Не раз потом говорилось о детях Эшли, что все они взрослели медленно. Так оно и было, но медленнее всех взрослел их отец. Вред замедленного, равно как и ускоренного, развития состоит в том, что чрезмерно затягиваются либо сжимаются, а то и вовсе выпадают отдельные фазы, через которые растущему человеку положено пройти в жизни. Мальчик Джон Эшли из Пулли-Фоллз, штат Нью-Йорк, видел себя в мечтах юным Александром Македонским, завоевывающим страну за страной, но его никогда не воодушевлял пример человека, посвятившего свою жизнь работе в колонии прокаженных; он мысленно повторял подвиги крестоносцев, но не мечтал в качестве государственного деятеля бороться с несправедливостями общественного строя. Его юношеского бунтарства хватило лишь на то, чтобы воздвигнуть стену между

собой и боготворившими его родителями и низвергнуть кумиров, которым они поклонялись. Став студентом технического колледжа, он сразу же объявил себя атеистом, а между тем оставался в плену предрассудков похуже религиозных; не веря в бога, он безотчетно верил в свою власть над судьбой: с кем угодно может случиться несчастье, только не с ним; обстоятельства всегда будут благоприятствовать любым его желаниям. А главное — он почти миновал тот период, когда каждый нормально развивающийся юноша задается философскими проблемами бытия. И теперь в Манантьялесе Эшли испытывал муки разума, которые должен был испытывать на двадцать лет раньше. По ночам, лежа на кровле дома, он вглядывался в созвездия, мерцавшие между горными пиками, и его мысли перекликались с мыслями другого молодого человека, персонажа книги, написанной за тысячи миль от Чили: «В бесконечности времени, пространства, материи возникает организм, который, как пузырь, существует короткое время и лопается; я — такой пузырь».

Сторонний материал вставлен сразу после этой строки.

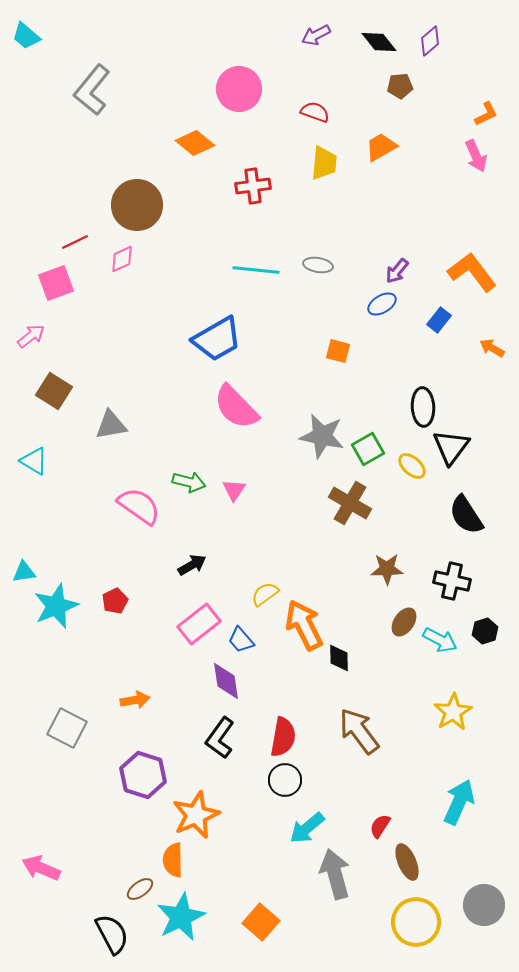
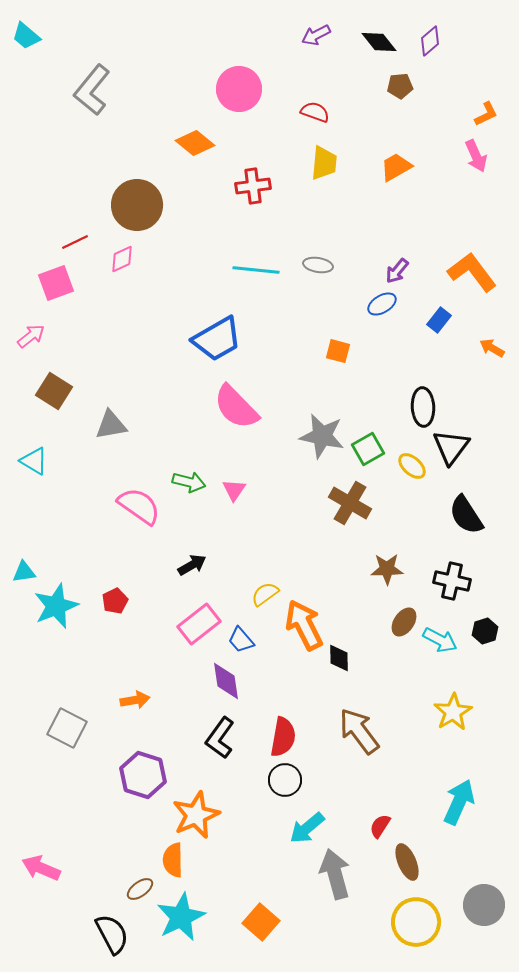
orange trapezoid at (381, 147): moved 15 px right, 20 px down
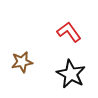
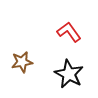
black star: moved 2 px left
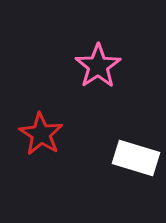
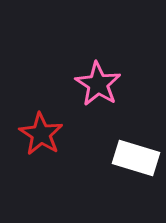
pink star: moved 18 px down; rotated 6 degrees counterclockwise
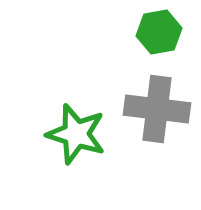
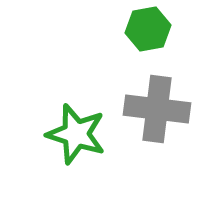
green hexagon: moved 11 px left, 3 px up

Еще одна тень прошлого его мучила — воспоминания о родителях. Джон Эшли бежал с Беатой Келлерман на следующий день после того, как получил диплом об окончании технического колледжа в Хобокене, штат Нью-Джерси. Его родители специально приехали из Пулли-Фоллз, штат Нью-Йорк, чтобы присутствовать на выпускных экзаменах. У них на глазах успех следовал за успехом, награда за наградой. Наутро они уехали домой; сын должен был в ближайшие дни последовать за ними. К рождеству он послал им поздравительную открытку без обратного адреса. Он так и не написал ни разу, хоть и собирался было на радостях, когда родилась Лили. Без всякой обиды и без всякого повода к обиде и он и Беата отрезали себя от родителей раз и навсегда. И за все прошедшие годы ему не случилось пожалеть об этом или упрекнуть себя. Лишь сейчас, когда все его помыслы были устремлены к семье и к тому, что с ней связано, встал перед ним тревожный вопрос: где, в чем его вина? Может, он был бессердечным сыном? Может, это его бессердечие отразилось пагубным образом на жизни его собственной семьи? Может, и его дети так же уверенно и хладнокровно уйдут в большой мир, когда придет пора? Может, был какой-то изъян в жизни в «Вязах»? Но ведь эта жизнь текла счастливо и безмятежно целых семнадцать лет!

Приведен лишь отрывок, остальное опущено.